Gross reserves/GDP 10.2 9.2 9.1 6.6 n.a.
Credit to private sector/GDP 38.6 21.5 21.0 21.8 n.a.

Macroeconomic performance

Recession and economic pressures in 2015 followed three years of anaemic growth. The economy grew by 1.6 per cent in 2014, marking the third consecutive year of a below-two per cent growth. In the first nine months of 2015, Belarus’s GDP is estimated to have shrunk by 3.7 per cent year-on-year (y-o-y), driven by significant real contraction in mining (-8.2 per cent y-o-y), manufacturing (-6.8 per cent y-o-y) and construction (-7.6 per cent y-o-y). Foreign currency reserves declined from US$ 3.9 billion in November 2014 to US$ 2.1 billion at the end of September 2015, providing approximately one month of import coverage. The ratio of non-performing loans (NPLs) to total gross loans in the banking sector was reported by the National Bank of Belarus (NBB) at approximately 4.5 per cent in 2014 and at 5.1 per cent at the end of the first quarter of 2015, although monitoring of weaknesses is difficult due to evergreening of government-directed lending. The current account deficit fell from 10.4 per cent in 2013 to an estimated 6.7 per cent of GDP in 2014 and stood at 1.9 per cent of GDP in the first half of 2015. The augmented general government deficit (including directed lending, bank recapitalisation costs and outlays related to public guaranteed debt) was approximately 3.5 per cent of GDP in 2014. In January to July 2015, the budget moved into surplus, with such surplus earmarked towards repayment of foreign exchange liabilities and payment under the government’s guarantees to banks. Effective from January 2015, after Belaruskali’s solid output and exports in 2014, Belarus reinstated export duty on potash fertilisers to increase budget revenues. Average CPI inflation stood at 18.1 per cent y-o-y in 2014 and at 14.2 per cent y-o-y in January to September 2015. The ratio of general government gross debt to GDP increased from approximately 38 per cent in 2013 to approximately 40 per cent in 2014 and is expected to remain at this level in 2015. On the back of exchange rate movements, loan dollarisation increased from 52.3 to 57.0 per cent and liability dollarisation increased from 63.3 to 67.7 per cent in the period December 2014 to March 2015.

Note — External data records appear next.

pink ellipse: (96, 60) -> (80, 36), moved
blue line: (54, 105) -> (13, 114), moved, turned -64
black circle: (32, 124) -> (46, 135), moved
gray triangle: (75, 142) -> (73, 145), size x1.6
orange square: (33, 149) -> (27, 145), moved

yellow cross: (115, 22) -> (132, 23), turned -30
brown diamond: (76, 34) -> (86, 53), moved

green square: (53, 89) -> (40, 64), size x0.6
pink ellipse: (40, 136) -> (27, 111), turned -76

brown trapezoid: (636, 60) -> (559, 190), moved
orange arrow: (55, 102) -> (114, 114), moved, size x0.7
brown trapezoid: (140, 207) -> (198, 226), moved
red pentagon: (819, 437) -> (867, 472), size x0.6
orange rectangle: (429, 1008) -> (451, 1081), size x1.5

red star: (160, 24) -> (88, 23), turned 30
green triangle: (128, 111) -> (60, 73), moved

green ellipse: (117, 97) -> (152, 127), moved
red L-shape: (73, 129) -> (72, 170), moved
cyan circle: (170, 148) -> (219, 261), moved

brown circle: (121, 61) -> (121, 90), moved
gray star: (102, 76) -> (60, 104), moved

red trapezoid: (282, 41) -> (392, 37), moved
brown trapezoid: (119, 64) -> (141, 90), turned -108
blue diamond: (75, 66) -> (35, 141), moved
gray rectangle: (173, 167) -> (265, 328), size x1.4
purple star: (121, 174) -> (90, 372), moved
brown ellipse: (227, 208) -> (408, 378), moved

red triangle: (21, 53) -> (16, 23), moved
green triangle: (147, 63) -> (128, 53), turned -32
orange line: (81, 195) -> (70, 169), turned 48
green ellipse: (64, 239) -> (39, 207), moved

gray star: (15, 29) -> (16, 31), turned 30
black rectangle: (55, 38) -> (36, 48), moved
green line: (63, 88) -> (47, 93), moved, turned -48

To mitigate external imbalances, the authorities attempted external and internal adjustments tools. Faced with external refinancing risks, a low level of official reserves, looming peak foreign currency public debt redemptions and lack of a longer-term planning horizon for external refinancing options, the authorities sought to engineer a soft landing in 2014 among other things through moderation in wages and tighter credit. In December 2014, the NBB abandoned its crawling peg in the context of depreciation of the Russian rouble. This measure was taken despite initial heavy administrative measures (30 per cent tax applied on foreign exchange purchases, US dollar-indexed local currency deposits, increase of the overnight credit rate from 24 per cent to 50 per cent and of the requirement for mandatory surrender of foreign exchange proceeds of exporters from 30 to 50 per cent in December 2014, and a consumer price increase moratorium). In January to September 2015, the Belarus rouble depreciated against the US dollar by approximately 33 per cent, with knock-on impact on the real and financial sector balance sheets.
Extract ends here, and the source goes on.